SE.mean per ChatGPT, is the Standard Error of the Mean (SEM), which measures how much the sample mean of the data is expected to vary from the true population mean. It is calculated as the standard deviation (SD) divided by the square root of the sample size. In this case: 1.765712e-01, or .1766, which is relatively accurate, especially given the range of values.
CI.mean per ChatGPT, provides a statistical estimate of the range in which the true mean of the population is likely to fall, based on the sample data. The result, 3.461077e-01, or .346 likely represents that the data set mean is very close to the true population mean.
var is the variance, which per ChatGPT, measures the spread of a set of numbers. A higher variance indicates that the numbers are more spread out from the mean, which seems to be the case: 3.790547e+02, or 379.05. To put it in perspective, the mean is 19.79.
std.dev is the standard deviation: 1.946933e+01, or 19.46. This means that roughly 70 percent of all observations fell between 19.46 months of the mean (19.79). This is clear evidence that this variable does not follow a normal bell curve. This can be observed plainly as a histogram:
hist(waitadopt$`Average Months since Termination of Parental Rights`)
The histogram below shows the dataset along with a “normality” line:
hist(waitadopt$`Average Months since Termination of Parental Rights`,breaks=30,probability = T)
lines(density(waitadopt$`Average Months since Termination of Parental Rights`),col='red',lwd=2)
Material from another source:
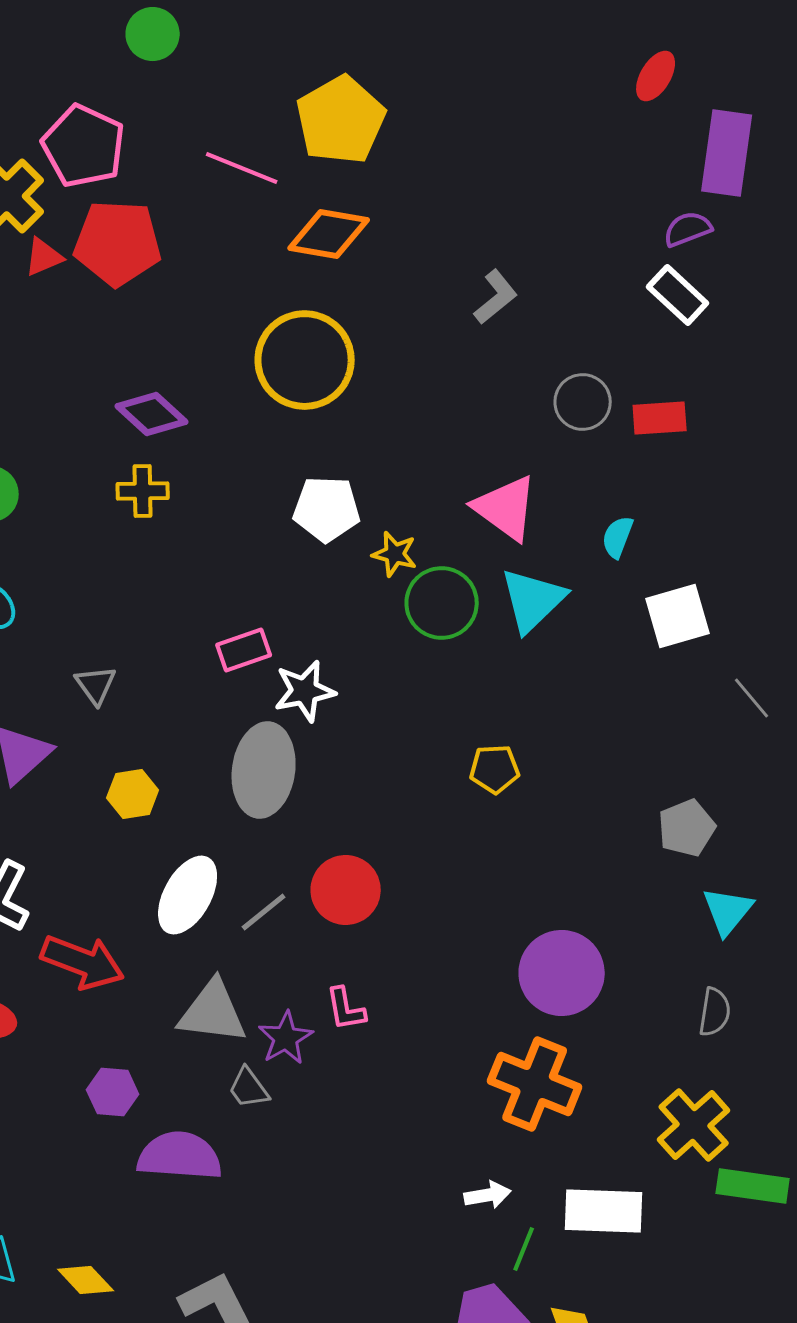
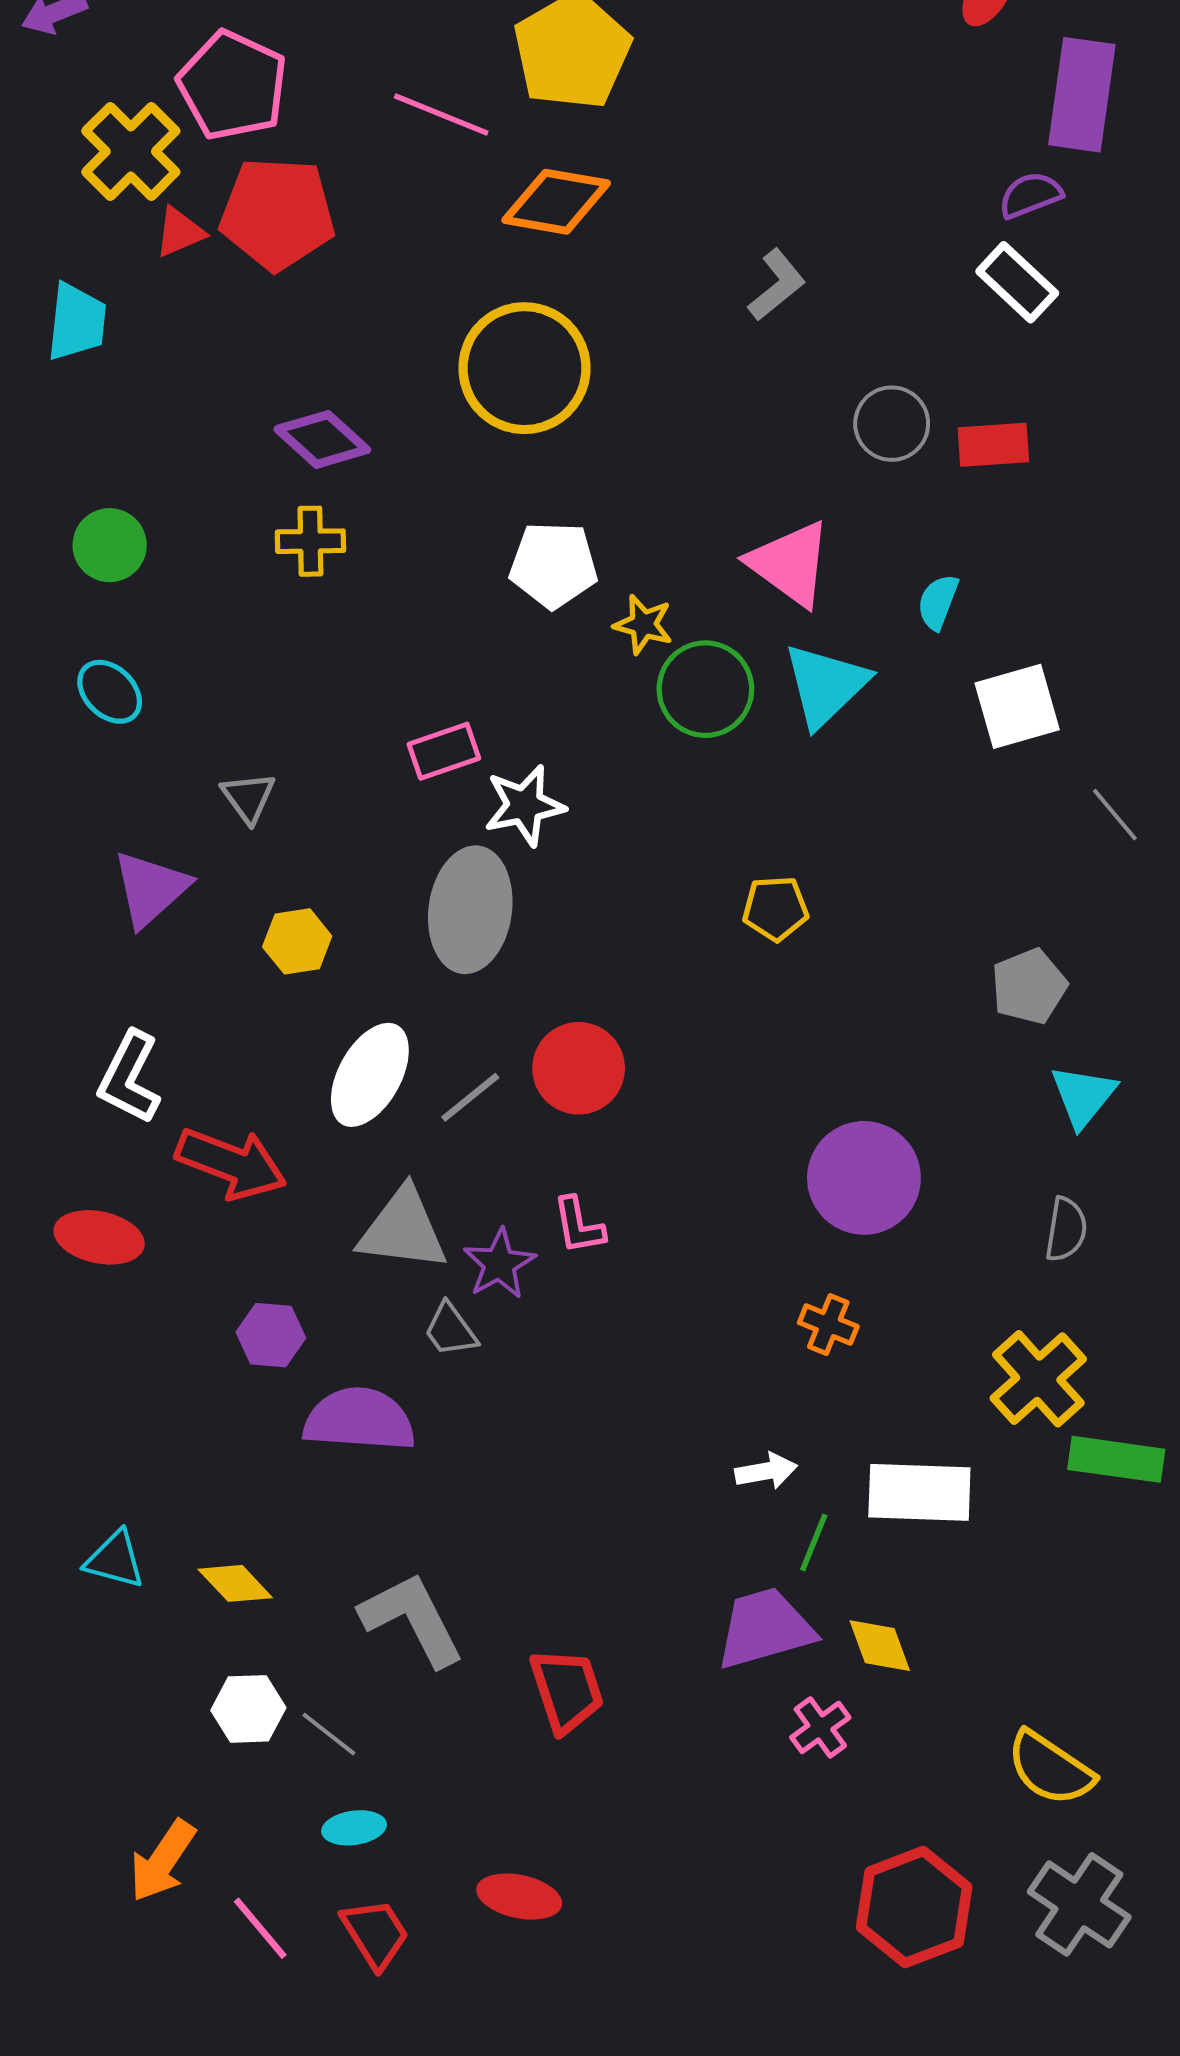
orange cross: (535, 1084) -> (828, 1325), size x0.5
The code below creates a new dataset called “avgmolog,” with a new variable called “log_avgmo”, which calculates the log of each observation into a new column. Secondly, it creates a new table including only the log values, titled “totavgmolog”. Finally, a pastecs analysis is included below:
avgmolog <- waitadopt %>%
mutate(log_avgmo = log(waitadopt$`Average Months since Termination of Parental Rights`))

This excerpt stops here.